» WHAT THE TASK REQUIRES
Search the listing below for the string "essere", then copy every line it appears in.

» TASK INPUT
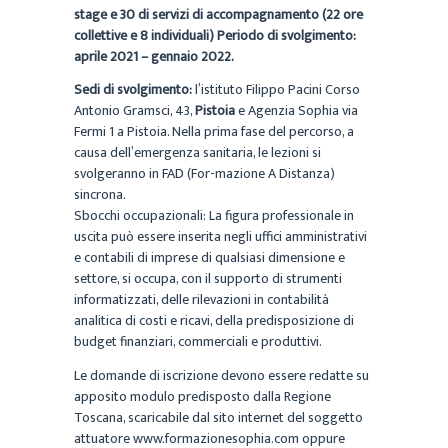
stage e 30 di servizi di accompagnamento (22 ore
collettive e 8 individuali) Periodo di svolgimento:
aprile 2021 – gennaio 2022.
Sedi di svolgimento:
l’istituto Filippo Pacini Corso
Antonio Gramsci, 43,
Pistoia
e Agenzia Sophia via
Fermi 1 a Pistoia. Nella prima fase del percorso, a
causa dell’emergenza sanitaria, le lezioni si
svolgeranno in FAD (For-mazione A Distanza)
sincrona.
Sbocchi occupazionali: La figura professionale in
uscita può essere inserita negli uffici amministrativi
e contabili di imprese di qualsiasi dimensione e
settore, si occupa, con il supporto di strumenti
informatizzati, delle rilevazioni in contabilità
analitica di costi e ricavi, della predisposizione di
budget finanziari, commerciali e produttivi.
Le domande di iscrizione devono essere redatte su
apposito modulo predisposto dalla Regione
Toscana, scaricabile dal sito internet del soggetto
attuatore www.formazionesophia.com oppure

» EXERCISE RESPONSE
uscita può essere inserita negli uffici amministrativi
Le domande di iscrizione devono essere redatte su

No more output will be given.